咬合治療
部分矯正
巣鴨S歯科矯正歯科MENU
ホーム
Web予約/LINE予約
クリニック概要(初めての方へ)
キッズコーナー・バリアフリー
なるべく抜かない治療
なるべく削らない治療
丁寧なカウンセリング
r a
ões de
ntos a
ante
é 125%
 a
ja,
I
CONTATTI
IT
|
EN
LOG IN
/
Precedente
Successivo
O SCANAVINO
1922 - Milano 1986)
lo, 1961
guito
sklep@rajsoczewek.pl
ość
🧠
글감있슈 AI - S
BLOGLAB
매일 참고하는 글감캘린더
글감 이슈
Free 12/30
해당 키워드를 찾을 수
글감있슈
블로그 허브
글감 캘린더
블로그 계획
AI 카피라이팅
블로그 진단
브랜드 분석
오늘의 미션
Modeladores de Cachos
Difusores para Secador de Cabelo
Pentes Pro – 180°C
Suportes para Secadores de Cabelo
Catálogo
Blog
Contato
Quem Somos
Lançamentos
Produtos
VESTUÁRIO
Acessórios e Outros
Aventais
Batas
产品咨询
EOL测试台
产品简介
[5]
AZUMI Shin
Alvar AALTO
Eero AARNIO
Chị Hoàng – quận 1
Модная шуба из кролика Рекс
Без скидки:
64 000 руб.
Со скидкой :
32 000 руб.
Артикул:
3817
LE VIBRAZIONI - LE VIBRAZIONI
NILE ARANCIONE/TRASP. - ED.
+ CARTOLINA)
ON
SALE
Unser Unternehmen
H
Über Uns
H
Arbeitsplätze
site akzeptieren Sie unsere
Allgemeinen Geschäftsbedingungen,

□ □ □ □ □

§ Your goal
Read the data above and pull out each line that holds the string "para".

§ Result of the task
Difusores para Secador de Cabelo
Suportes para Secadores de Cabelo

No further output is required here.